[ABOUT THIS EXERCISE] Restrict the output to the lines below starting at the one that contains "発送状況と在庫状況についての" and ending at the one that contains "ご注文殺到の影響の為、通常より大幅に商品発送までのお時間を", and restate them word for word, both ends included.

───── INFORMATION

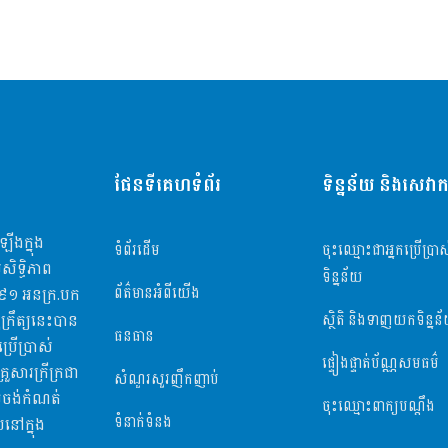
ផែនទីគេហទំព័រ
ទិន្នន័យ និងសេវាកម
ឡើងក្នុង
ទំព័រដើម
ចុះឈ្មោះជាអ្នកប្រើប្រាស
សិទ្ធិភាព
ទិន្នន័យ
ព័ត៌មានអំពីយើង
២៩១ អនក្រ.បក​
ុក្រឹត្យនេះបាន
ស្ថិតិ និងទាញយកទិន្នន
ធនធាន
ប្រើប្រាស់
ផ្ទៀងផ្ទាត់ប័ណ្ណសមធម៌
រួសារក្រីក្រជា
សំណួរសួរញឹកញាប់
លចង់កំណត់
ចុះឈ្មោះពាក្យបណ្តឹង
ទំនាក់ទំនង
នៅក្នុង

──────────
───── INFORMATION

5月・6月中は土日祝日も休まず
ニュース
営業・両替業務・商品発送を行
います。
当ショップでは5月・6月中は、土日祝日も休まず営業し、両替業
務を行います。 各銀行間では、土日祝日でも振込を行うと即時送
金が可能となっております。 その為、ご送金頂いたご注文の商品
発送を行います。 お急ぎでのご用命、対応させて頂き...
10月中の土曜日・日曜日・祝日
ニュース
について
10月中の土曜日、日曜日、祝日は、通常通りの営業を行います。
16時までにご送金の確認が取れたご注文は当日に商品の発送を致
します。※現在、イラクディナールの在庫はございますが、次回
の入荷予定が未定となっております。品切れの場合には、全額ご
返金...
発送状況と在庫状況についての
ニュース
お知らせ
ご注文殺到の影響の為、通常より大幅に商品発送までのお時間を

──────────
───── INFORMATION

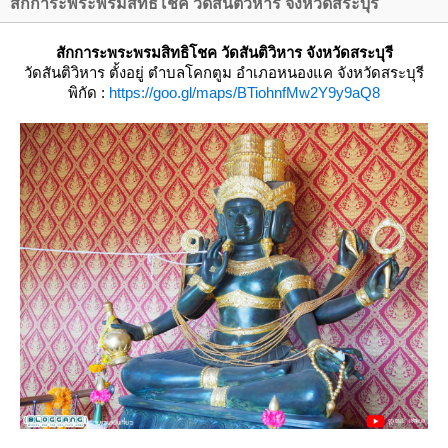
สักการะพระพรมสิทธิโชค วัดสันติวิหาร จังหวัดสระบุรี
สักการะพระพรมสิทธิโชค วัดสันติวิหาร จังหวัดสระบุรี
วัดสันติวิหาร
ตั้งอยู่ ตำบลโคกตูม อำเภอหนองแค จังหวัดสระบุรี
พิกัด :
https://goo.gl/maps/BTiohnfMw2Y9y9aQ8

──────────

[SOLUTION]
発送状況と在庫状況についての
ニュース
お知らせ
ご注文殺到の影響の為、通常より大幅に商品発送までのお時間を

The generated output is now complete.